Шишков кивнул. Седой, огромный, он стал похож на льва.

– Кайсаров, вы познали мифологию, своего народа!.. – И улыбнулся: – Я не в обиде – за насмешки, за бунт молодости… Но попомните мое слово: путь, предлагаемый отечественной литературе Карамзиным, Жуковским, князем Шаликовым – одежка с чужого плеча… Разве не урок всем падким на французское, причем без разбора, без малейшего самоуважения – нынешняя кровавая эпопея? А крови будет пролито много, русской крови прежде всего. Ну, с богом! С богом! Не отвечайте, это не к чему. Однако ж запомните.

Кайсаров летел на крыльях от дремучего, но ведь замечательного старца. Сдал экзамен!

Дрисский лагерь

В эти утренние часы июня 26-го дня, никем не означенный, шел еще один экзамен. Нужно было найти ответ на единственный вопрос: быть ли живу России.

Дрисский лагерь, где поместились пока что кирасирская дивизия лейб-гвардии, Гаупт-Квартира командующего 1-й Западной армии и ставка царя, объезжали шестеро всадников: император Александр, начальник штаба маркиз Паулуччи, принц Петр Ольденбургский, генерал-адъютант граф Ожаровский и два адъютанта: Его Величества – Волконский, его высочества – Воронин.

Люнеты, редуты, окопы окружали лагерь причудливо и, пожалуй что, чрезмерно причудливо – связи не проглядывалось. Но Александр сиял: враг погрязнет, взламывая этакую оборону, погубит дивизии, целые корпуса! Тут ведь столько ловушек!

Государь поглядывал на Паулуччи, и тот, зная о глухоте императора, прокричал, не сдерживая голоса и не выбирая слов:

– Ваше Величество! Вы сами теперь видите бестолковость всех этих редутов, ям, валов, воздвигнутых полковником Вольцогеном на погибель армии. Смею сказать, Вашему Величеству, Вольцоген или пошлый дурак, или откровенный изменник. В том и в другом случае вы не должны доверять сему горе-инженеру.

Александр сглотнул, горло у него дернулось, а принц Петр, выждав удобной минуты, поскакал к Барклаю де Толли сообщить о ненавистном для командующего хулителе Фуля и Вольцогена.

Барклай выслушал принца и тотчас написал государю краткое письмо. Сам он стоял в двух верстах от Главной квартиры.

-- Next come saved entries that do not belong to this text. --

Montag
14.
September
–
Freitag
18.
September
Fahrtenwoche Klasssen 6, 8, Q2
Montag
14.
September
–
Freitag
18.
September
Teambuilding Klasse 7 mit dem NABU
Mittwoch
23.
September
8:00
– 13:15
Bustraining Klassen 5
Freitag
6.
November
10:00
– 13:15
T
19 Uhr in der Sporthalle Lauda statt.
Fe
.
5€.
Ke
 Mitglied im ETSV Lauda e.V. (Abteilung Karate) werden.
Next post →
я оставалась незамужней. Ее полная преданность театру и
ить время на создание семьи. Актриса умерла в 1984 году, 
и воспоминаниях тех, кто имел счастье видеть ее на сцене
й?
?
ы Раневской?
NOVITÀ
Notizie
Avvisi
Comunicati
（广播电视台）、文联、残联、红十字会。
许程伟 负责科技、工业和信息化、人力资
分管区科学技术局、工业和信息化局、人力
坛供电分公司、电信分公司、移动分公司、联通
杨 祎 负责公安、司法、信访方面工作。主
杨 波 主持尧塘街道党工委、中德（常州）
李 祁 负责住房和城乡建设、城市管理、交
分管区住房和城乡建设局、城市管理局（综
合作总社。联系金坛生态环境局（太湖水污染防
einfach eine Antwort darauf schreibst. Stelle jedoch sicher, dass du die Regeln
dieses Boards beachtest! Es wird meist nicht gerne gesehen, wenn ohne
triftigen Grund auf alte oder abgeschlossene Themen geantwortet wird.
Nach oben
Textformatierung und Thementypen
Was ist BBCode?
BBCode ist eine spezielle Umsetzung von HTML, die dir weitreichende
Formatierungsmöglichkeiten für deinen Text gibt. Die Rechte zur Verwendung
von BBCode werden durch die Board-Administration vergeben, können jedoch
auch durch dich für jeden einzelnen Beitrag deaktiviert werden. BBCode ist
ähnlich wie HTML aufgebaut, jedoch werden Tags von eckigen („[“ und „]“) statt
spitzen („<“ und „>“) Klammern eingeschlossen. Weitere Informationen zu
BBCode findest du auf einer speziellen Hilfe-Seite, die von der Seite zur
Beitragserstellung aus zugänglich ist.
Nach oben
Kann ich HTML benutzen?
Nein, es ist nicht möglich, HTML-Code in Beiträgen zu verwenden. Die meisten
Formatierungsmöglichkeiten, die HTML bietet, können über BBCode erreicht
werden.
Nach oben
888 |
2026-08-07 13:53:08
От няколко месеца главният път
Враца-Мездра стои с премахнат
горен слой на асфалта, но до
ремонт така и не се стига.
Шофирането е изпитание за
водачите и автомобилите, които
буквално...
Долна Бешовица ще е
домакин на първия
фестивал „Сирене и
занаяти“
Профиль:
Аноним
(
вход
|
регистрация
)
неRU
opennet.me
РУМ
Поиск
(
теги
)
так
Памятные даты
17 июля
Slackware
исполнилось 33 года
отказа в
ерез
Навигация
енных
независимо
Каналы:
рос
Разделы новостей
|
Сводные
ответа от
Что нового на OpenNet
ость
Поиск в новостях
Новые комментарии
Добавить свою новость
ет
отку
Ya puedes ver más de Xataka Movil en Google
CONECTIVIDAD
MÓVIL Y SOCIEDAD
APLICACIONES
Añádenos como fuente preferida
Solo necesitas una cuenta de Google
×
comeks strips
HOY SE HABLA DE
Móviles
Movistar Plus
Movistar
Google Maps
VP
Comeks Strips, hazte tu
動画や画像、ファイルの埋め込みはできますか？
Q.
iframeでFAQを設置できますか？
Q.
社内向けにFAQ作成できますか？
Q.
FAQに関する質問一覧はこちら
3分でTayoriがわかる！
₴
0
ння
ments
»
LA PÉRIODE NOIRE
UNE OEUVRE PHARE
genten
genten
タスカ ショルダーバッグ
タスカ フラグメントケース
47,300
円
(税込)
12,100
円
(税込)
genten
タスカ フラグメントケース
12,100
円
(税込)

Письмо было отнюдь не в защиту строителей Дрисской твердыни.

«Я не понимаю, что мы будем делать с целой нашей армией в Дрисском укрепленном лагере, – написал царю командующий и военный министр. – После столь торопливого отступления мы потеряли неприятеля совершенно из виду и, будучи заключены в этом лагере, будем принуждены ожидать его со всех сторон».

Александр прочитал письмо Барклая в хорошем расположении духа. Пришли подкрепления: двадцать эскадронов кавалерии и девятнадцать батальонов пехоты.

Неприятное письмо положил к бумагам важным, но оставляемым без ответа.

Выходка Паулуччи была оскорбительна и для генерала Фуля, и для полковника Вольцогена, но нетерпящие друг друга маркиз и Барклай – заодно.

Странным образом повел себя и генерал-квартирмейстер Мухин. Прочитавши записку Мишо, объявил государю:

– Я не понимаю, кто у нас командует армиями. По всей видимости, Фуль и Вольцоген, коли мы взялись ожидать своей погибели в сей западне. Граф Мишо прав: ради скорейшего соединения с армией Багратиона надобно левым берегом Десны отойти к Полоцку. Ваше Величество, я готов тотчас с моими колонновожатыми вести войска от неминуемого позора, но мне никто не приказывает.

Александр на горячность Мухина ответил вежливым молчанием: гнев генерала был обращен не столько на устроителей дрисских укреплений, сколько против командования. А привел сюда армию не Барклай, не смененный с поста начальника штаба Лавров и не Паулуччи…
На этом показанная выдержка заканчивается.